Ostatnimi czasy francuska Pierwsza Dama, Brigitte Macron, niespodziewanie zniknęła z pierwszych stron gazet i portali plotkarskich. Jeszcze kilka miesięcy temu było jej tam pełno, głównie przez wizytę pary prezydenckiej u Donalda Trumpa i Melanii Trump w Waszyngtonie, ale później - jak kamień w wodę. Francuska para prezydencka przestała pojawiać się razem na salonach aż do 9 października, gdy podejmowali u siebie parę prezydencką z Chile. Wygląd Pierwszej Damy Francji jest nieco niepokojący.
09.10.2018 16:00
Oczywiście jak zwykle ubrała się ze smakiem i klasą, z czego słynie na całym świecie. Brigitte doskonale wie jak podkreślać atuty swojej sylwetki i urody, a modowe wpadki są jej tak znajome, jak księżnej Kate, która uchodzi za modową boginię w kwestiach elegancji.
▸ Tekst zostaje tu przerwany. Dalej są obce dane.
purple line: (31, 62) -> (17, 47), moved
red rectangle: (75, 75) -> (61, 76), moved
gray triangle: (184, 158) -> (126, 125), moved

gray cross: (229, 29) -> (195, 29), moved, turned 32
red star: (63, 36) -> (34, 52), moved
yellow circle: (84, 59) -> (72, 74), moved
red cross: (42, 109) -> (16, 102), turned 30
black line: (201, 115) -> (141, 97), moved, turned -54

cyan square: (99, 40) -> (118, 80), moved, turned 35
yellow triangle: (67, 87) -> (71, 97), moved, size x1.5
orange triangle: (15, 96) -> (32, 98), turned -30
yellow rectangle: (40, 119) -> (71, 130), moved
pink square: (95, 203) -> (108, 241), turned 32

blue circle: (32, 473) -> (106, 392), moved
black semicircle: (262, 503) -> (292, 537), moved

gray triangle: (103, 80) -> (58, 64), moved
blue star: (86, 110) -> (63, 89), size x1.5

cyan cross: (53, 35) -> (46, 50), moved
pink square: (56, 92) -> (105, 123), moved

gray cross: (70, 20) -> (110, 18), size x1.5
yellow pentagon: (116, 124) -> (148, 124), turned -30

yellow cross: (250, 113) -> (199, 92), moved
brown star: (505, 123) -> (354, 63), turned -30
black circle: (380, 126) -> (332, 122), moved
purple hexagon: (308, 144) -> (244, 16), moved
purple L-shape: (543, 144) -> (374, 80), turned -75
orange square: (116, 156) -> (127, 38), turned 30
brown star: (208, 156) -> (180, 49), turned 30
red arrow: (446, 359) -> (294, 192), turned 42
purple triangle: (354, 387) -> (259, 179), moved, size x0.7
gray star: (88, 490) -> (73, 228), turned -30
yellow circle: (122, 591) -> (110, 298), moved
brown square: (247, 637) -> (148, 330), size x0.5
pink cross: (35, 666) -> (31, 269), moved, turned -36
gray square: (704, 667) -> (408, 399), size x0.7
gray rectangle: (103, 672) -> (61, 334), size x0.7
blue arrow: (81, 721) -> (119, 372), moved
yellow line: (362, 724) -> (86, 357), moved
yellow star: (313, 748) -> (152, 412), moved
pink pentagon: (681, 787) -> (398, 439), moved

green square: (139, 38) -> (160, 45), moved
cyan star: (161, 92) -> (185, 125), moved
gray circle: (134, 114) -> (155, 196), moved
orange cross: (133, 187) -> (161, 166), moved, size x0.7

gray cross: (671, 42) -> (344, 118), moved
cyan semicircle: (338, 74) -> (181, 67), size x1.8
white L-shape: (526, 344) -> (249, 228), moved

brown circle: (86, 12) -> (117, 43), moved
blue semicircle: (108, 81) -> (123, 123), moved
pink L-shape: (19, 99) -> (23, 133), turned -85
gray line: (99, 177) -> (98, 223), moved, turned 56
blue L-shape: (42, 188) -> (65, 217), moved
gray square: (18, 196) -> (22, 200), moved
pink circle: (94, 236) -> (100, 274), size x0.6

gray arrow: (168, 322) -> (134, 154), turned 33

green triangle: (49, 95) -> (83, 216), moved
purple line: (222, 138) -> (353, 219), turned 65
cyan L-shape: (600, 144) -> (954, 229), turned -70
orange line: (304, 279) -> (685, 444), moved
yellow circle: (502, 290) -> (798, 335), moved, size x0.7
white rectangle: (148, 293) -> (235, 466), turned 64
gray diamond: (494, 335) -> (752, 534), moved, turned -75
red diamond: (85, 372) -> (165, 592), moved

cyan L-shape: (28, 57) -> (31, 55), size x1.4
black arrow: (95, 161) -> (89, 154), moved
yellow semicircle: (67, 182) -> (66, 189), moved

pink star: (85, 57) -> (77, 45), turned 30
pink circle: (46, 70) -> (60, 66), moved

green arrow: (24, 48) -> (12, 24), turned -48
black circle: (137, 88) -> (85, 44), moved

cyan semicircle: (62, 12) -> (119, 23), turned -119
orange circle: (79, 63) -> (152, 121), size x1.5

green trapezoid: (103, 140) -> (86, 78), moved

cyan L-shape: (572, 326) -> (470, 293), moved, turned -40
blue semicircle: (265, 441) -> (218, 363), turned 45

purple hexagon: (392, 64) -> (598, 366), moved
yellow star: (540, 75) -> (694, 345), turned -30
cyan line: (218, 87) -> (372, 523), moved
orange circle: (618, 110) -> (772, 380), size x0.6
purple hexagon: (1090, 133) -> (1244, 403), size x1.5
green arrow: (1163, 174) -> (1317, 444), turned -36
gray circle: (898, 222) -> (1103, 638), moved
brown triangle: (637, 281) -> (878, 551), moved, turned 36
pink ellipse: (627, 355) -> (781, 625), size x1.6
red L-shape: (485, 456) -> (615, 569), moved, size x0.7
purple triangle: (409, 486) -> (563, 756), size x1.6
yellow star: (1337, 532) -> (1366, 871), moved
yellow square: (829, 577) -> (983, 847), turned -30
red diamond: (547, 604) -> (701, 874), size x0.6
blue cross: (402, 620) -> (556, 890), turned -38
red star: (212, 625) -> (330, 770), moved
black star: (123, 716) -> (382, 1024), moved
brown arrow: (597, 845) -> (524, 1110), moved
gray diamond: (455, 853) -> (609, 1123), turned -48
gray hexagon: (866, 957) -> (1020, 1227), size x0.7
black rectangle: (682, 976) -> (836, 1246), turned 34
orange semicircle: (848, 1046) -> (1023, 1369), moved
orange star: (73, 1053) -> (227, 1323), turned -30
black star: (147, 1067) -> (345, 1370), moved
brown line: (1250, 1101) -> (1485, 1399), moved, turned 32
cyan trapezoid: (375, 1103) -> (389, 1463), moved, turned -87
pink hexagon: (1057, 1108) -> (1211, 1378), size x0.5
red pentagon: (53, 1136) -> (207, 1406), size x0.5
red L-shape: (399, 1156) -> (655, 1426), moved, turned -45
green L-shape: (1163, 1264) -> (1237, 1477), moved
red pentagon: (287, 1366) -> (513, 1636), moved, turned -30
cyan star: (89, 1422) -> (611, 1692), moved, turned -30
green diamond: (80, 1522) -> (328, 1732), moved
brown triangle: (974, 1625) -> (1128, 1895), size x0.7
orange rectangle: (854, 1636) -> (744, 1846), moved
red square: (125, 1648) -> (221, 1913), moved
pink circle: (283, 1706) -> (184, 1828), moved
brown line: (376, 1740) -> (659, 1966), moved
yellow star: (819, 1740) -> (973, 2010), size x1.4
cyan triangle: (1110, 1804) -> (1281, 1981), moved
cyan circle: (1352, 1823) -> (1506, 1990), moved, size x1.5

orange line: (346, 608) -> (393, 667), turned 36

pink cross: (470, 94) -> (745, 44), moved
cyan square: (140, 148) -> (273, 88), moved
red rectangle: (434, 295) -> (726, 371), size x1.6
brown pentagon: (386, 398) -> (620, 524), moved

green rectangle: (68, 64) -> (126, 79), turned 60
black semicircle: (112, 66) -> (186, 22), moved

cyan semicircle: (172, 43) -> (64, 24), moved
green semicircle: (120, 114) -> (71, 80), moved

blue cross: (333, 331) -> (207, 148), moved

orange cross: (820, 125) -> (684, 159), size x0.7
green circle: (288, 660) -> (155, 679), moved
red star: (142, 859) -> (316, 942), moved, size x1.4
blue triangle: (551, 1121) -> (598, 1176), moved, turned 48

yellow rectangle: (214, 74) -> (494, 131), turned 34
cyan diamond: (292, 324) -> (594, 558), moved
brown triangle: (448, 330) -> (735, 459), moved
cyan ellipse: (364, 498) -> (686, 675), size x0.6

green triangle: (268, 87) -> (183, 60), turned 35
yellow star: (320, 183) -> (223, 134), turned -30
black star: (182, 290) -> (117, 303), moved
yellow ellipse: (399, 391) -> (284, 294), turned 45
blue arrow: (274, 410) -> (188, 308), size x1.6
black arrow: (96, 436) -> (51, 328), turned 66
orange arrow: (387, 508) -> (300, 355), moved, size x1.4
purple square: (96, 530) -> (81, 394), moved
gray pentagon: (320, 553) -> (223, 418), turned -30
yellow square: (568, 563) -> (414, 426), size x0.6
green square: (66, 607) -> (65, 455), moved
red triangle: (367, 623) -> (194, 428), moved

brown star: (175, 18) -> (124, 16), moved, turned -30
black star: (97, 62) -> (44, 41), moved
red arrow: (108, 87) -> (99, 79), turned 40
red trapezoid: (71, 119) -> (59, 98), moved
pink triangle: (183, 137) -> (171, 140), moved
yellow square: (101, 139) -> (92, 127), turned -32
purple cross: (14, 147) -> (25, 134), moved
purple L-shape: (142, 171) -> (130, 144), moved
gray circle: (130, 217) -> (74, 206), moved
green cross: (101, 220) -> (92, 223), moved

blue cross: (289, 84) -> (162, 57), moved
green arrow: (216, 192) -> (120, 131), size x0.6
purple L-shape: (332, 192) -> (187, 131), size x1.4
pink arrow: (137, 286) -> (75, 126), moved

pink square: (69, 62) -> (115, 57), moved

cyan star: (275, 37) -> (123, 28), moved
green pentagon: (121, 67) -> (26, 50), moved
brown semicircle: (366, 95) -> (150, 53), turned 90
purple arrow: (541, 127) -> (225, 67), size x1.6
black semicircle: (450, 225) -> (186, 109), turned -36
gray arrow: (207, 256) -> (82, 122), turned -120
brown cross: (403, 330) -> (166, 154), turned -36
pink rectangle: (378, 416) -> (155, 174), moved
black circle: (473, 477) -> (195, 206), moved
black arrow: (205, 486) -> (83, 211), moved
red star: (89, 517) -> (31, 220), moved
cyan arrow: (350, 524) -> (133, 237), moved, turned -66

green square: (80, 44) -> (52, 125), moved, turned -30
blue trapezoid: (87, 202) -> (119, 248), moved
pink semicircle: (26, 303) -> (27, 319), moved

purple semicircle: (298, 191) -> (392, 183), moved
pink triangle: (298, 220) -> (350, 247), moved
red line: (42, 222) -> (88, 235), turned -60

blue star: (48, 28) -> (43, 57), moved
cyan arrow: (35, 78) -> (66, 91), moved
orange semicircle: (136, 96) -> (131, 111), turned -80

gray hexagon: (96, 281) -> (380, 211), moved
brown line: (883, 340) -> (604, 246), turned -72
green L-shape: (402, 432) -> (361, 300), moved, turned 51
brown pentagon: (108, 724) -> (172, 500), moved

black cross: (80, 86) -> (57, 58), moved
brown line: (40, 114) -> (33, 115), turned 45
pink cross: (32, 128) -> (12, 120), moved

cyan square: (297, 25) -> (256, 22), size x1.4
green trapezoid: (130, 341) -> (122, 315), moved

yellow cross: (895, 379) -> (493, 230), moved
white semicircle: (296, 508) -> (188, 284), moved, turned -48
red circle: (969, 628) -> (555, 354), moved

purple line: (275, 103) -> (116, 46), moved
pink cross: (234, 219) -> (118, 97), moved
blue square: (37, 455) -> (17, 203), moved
Pierwsza Dama miała na sobie granatową sukienkę z jasnym kołnierzykiem i szpilki dobrane pod kolor kreacji, które dodawały jej smukłej sylwetce dodatkowych centymetrów.
Kreacja kończyła się w okolicach kolan i odsłaniała łydki Brigitte, która lubi chwalić się nogami. Tym razem jednak coś poszło bardzo nie tak, bo zgrabne nogi Pierwszej Damy nie wyglądają już tak, jak dotychczas. Choć jej stylizację spinała zgrabnie prosta fryzurka i delikatny makijaż, nieco zbyt szczupłe łydki wzbudziły niepokój w fanach Macron.
Myślicie, że schudła zbyt mocno?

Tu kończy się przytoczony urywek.